* The task: Your response should be every line from the entries that includes the string "clásicos".

Task inputs: Begin

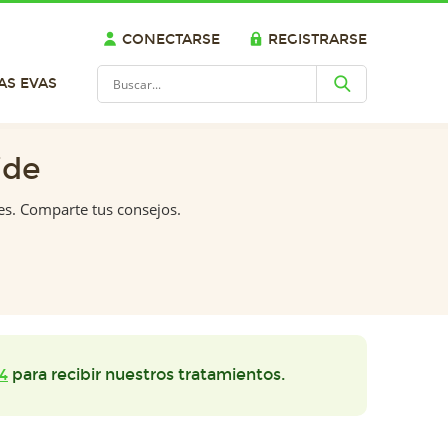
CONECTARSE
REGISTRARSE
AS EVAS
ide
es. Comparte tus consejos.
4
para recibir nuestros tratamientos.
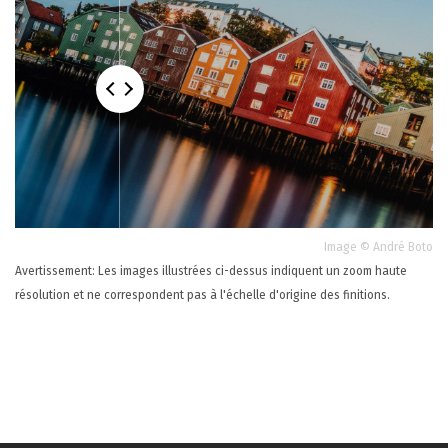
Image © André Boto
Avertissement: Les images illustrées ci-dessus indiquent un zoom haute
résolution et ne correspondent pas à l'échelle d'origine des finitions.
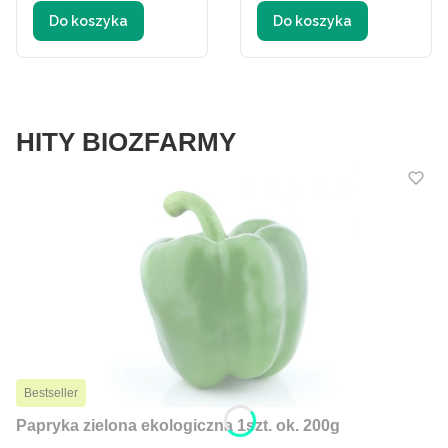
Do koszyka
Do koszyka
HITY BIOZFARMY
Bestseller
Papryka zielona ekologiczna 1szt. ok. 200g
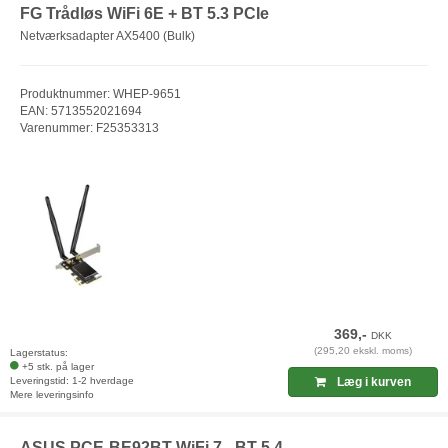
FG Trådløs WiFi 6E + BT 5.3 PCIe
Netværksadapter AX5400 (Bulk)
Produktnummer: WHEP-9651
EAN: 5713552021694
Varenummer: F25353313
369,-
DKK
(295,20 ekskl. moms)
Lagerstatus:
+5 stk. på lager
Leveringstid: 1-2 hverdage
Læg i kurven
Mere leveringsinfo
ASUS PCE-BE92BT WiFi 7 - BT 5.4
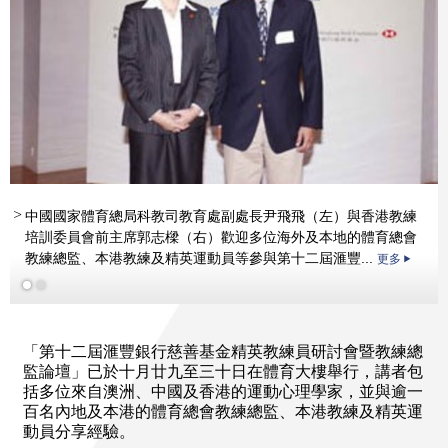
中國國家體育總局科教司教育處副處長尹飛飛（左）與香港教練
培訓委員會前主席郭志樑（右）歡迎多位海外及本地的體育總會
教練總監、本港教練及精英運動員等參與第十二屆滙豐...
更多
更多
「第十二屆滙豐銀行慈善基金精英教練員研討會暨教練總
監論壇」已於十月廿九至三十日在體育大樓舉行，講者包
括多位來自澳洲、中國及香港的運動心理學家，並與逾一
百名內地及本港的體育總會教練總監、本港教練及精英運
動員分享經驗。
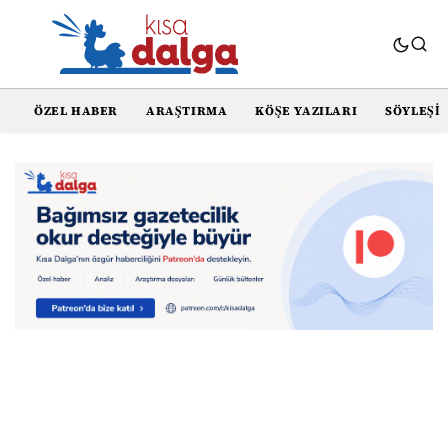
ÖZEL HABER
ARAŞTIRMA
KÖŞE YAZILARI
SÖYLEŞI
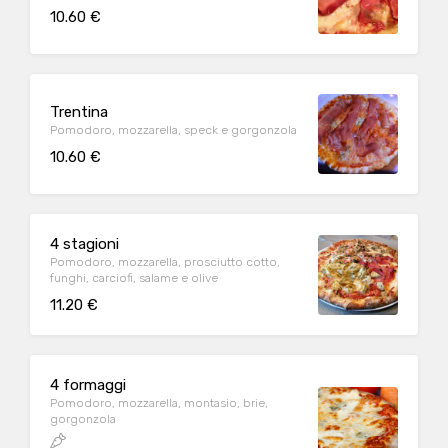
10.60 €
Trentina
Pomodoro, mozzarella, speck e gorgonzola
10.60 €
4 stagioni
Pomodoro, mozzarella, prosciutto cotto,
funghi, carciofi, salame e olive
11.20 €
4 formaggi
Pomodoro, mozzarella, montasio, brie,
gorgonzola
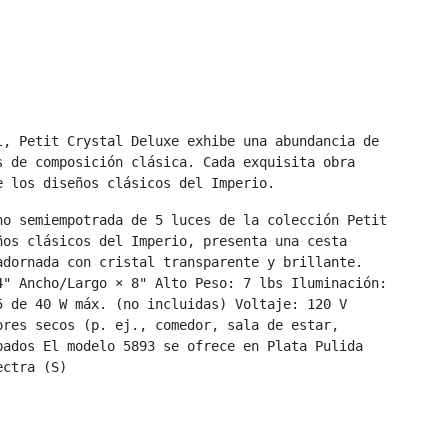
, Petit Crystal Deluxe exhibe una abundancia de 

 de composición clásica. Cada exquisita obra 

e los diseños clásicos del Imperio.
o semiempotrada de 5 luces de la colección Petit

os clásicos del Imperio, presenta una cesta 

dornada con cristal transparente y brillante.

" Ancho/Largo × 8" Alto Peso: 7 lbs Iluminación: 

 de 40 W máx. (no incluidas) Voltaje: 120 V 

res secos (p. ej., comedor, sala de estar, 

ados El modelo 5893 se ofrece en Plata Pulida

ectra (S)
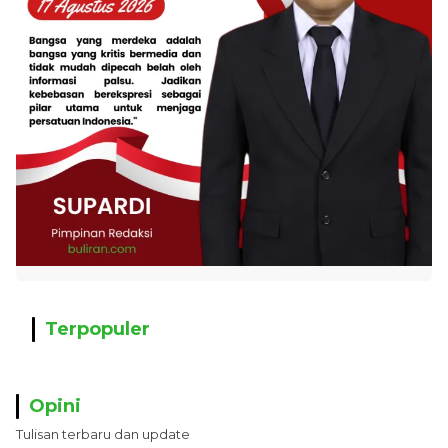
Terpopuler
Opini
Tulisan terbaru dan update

Task inputs: End

* Response for this exercise:
e los diseños clásicos del Imperio.
os clásicos del Imperio, presenta una cesta 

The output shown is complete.